Canberra correspondent Bernard Keane writes:


The production and distribution of ethanol as an alternative motor
vehicle fuel source will increase greenhouse gas emissions over
those generated by conventional fuels, research by the NSW
Greens has revealed.

The NSW Government has consistently cited the greenhouse benefits
of ethanol as one of the reasons for its decision to require that
fuel be 10% ethanol (E10) by 2011, and that 4% and then 6%
of fuel sold in 2009 and 2010 be E10.

The primary (and until recently dominant) producer of ethanol
in Australia is Manildra, a major donor to the NSW Labor Party.
In 2006-07 alone, Manildra donated over $200,000 to the NSW ALP.
Imports of ethanol were slapped with a punitive excise by the
Howard Government in 2002 at the behest of Manildra, which has
also donated generously to the Liberal Party. Ethanol excise
arrangements are currently under review by the Federal Government,
and Resources Minister Martin Ferguson has criticised the NSW mandate.

The greenhouse benefits of biofuels have long been debated.
The then-Australian Greenhouse Office commissioned a study
by the CSIRO that indicated there was little difference in emissions
between E10 derived from molasses and premium unleaded. Data
from the International Energy Agency collated in a Masters thesis
by grain merchant Dennis Ward suggests a 5% biofuel mandate
across the OECD -- that is, if 5% of all transport fuel in the OECD
were replaced with ethanol -- the reduction in world greenhouse
emissions would be a quarter of 1%.

However, applications by Manildra to expand its facility at Bomaderry
on the NSW South Coast, and by other companies such as Agri Energy
and the Four Arrows Group to build new ethanol facilities at Condobolin,
Oaklands and Coleambally have provided a rare glimpse into the energy
intensity of the ethanol production process, as companies have been
required to estimate greenhouse emissions as part of their project
Environmental Impact Assessments. Scott Hickie, adviser to NSW
Greens MLC Ian Cohen, has estimated that, on the companies' own
assessments, the proposed new ethanol facilities alone would add
up to 1.5% to net NSW greenhouse emissions -- an extraordinary
figure for a fledgling industry. At least four further plants have also
been proposed across rural NSW.



The figures include greenhouse credits assumed from the replacement
of petrol with ethanol. As Manildra itself states in its EIS for an upgrade
of its Bomaderry plant, which it is estimated will generate an additional
net 230,000 tonnes of CO2-equivalent a year, "the project will result in a
net increase of greenhouse gas emissions, even when the downstream
reduction as a result of replacing petroleum fuels with bioethanol is taken
into account."

This is at odds with the statements by NSW Lands Minister Tony Kelly
(christened "Minister for Ethanol" by Morris Iemma), who told NSW
Parliament last year "new transport fuels must also be capable of making
a significant contribution to reducing greenhouse gas emissions, and they
must not lead to unintended consequences, such as increasing the price
of food. The New South Wales ethanol mandate gets this balance right.
" Announcing the new mandate in December with Kelly, Environment and
Climate Change Minister Carmel Tebbutt said "we need to embrace bio
fuels in a sustainable way, but acknowledge their contribution to reducing
greenhouse gas emissions."

Manildra itself is less reticent about the link. Its subsidiary Shoalhaven
Starches, which runs the Bomaderry facility, said in July 2008 that
"the use of ethanol as a fuel or fuel additive has many benefits: it is a
renewable fuel and lessens reliance on fossil fuels; it reduces greenhouse
gas emissions and other air pollutants..."

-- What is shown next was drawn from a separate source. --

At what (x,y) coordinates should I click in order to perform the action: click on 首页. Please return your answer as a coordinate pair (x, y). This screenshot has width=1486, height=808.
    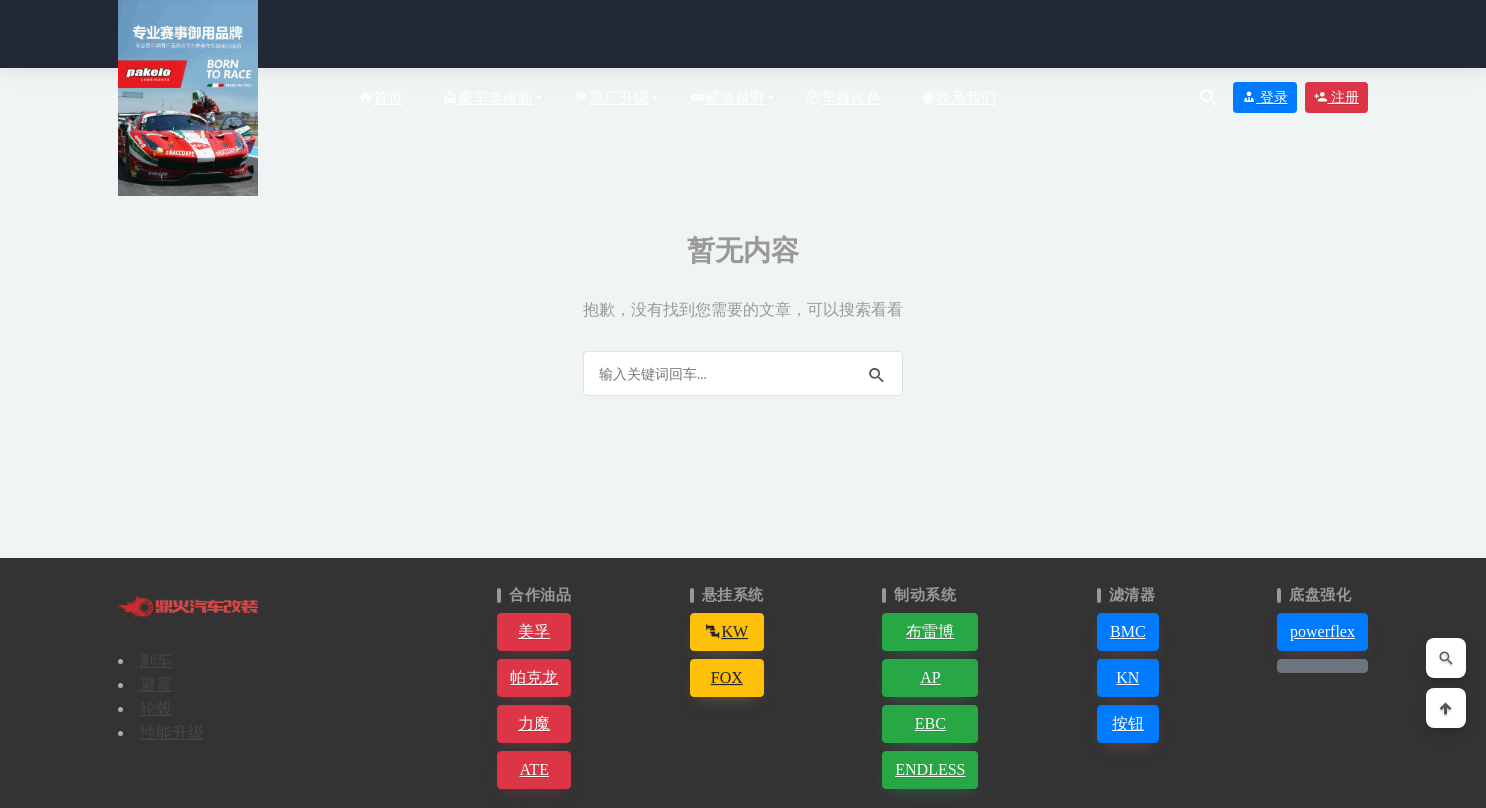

Kelly’s office today said that, while its advice was that biofuels contributed
to reducing greenhouse gas emissions, they were not a silver bullet
solution to climate change. The purpose of the mandate was to establish
a foundation and a framework that provided the market with a platform and
the incentive to produce a range of biofuels.

Greenhouse emissions aren’t the only area where ethanol has been
oversold. When Morris Iemma committed at the 2007 NSW election to a
10% ethanol mandate by 2011, he declared it "a win for the environment".
In fact, Manildra has been a repeat offender when it comes to breaching
environmental requirements. Only in July, Shoalhaven Shire Council served
a Prevention Notice on Shoalhaven Starches for the discharge of industrial
waste into the sewage system.

NSW Environment Department records (searchable here) show the
company has failed to comply with environmental requirements
(including minor ones relating to monitoring) on hundreds of occasions in
recent years. By way of comparison, the Caltex petroleum refinery at Kurnell
in Sydney has had only a handful of non-compliance reports. Manildra’s
representatives did not return Crikey’s calls by deadline.

The E10 mandate will also have a major impact on water usage. The 2.5m tonnes
of grain required each year to produce the ethanol necessitated by a NSW
E10 mandate will see up to 10 ethanol plants across NSW, all trying to source
grain from reliable suppliers. Barring a massive increase in rainfall across the
Murray-Darling Basin, this means irrigation, further skewing the MDB water
market already heavily over-allocated and still subject to
State Government distortions.

None of this is news to the NSW Government. It is understood that the E10
mandate is strongly opposed by many inside the NSW bureaucracy.
The NSW Labor Party, however, continues its strong support for the industry.